IMAGES OF THE NEGRO IN AMERICAN LITERATURE

By

Publisher: University of Chicago

The fundamental misfortune of this anthology is expressed in the otherwise innocent title of its bibliography, ""A Checklist of Criticism and Scholarship."" The scholars who labor so assiduously to make bricks from the straws of our literary history never cross over to the Promised Land where the ""critics"" reside, where movement is not mistaken for action, and, just as in real life, the work of a lifetime or even centuries can be summed up in a single, burning glance. Milton Cantor on ""The Image of the Negro in Colonial Literature,"" Tremaine McDowell on ""The Negro in the Southern Novel Prior to 1850,"" Therodore L. Gross on ""The Negro in the Literature of the Reconstruction,"" Sidney Kaplan on Melville's treatment of Negro characters, and others do only journeymen's labor.
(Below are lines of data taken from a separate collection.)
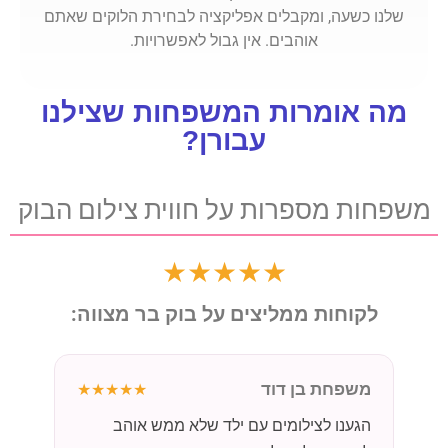
שלנו כשעה, ומקבלים אפליקציה לבחירת הלוקים שאתם
אוהבים. אין גבול לאפשרויות.
מה אומרות המשפחות שצילנו
עבורן?
משפחות מספרות על חווית צילום הבוק
★★★★★
לקוחות ממליצים על בוק בר מצווה:
משפחת בן דוד
★★★★★
הגענו לצילומים עם ילד שלא ממש אוהב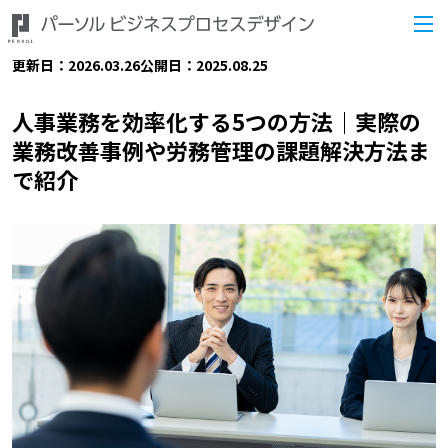
更新日：2026.03.26
公開日：2025.08.25
人事業務を効率化する5つの方法｜実際の
業務改善事例や労務管理の課題解決方法ま
で紹介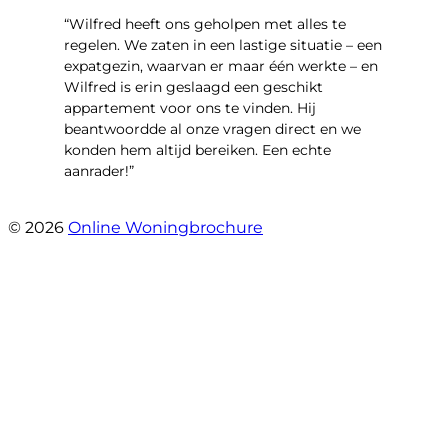
“Wilfred heeft ons geholpen met alles te
regelen. We zaten in een lastige situatie – een
expatgezin, waarvan er maar één werkte – en
Wilfred is erin geslaagd een geschikt
appartement voor ons te vinden. Hij
beantwoordde al onze vragen direct en we
konden hem altijd bereiken. Een echte
aanrader!”
- Margaret Skupińska
© 2026
Online Woningbrochure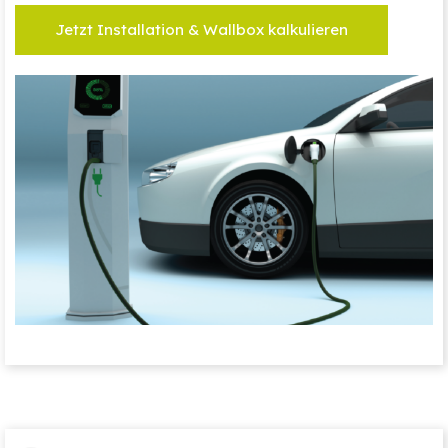
Jetzt Installation & Wallbox kalkulieren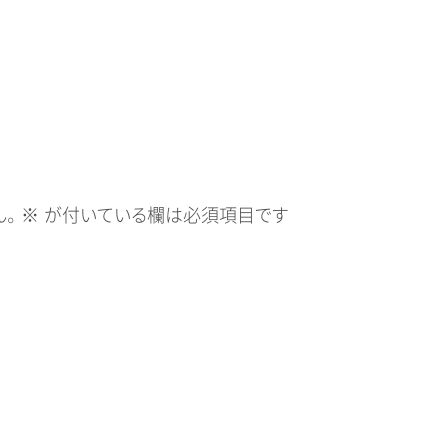
。
※
が付いている欄は必須項目です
It is in the heart-piercing perceptions of the essay by novelist Ralph Ellison (""Twentieth Century Fiction and the Black Mask of Humanity"") and the singing rhetoric and kidney-thumping conclusions of writer James Baldwin's ""Many Thousands Gone"" where the reader learns some truths about his literature and his society. Essays by Irving Howe on Faulkner and Marcus Klein on Ellison are two other worthy pieces. But all of the best in the collection have appeared before in hard cover, in their authors' own gathered writings. The rest is the product of men still in bondage to mere facts.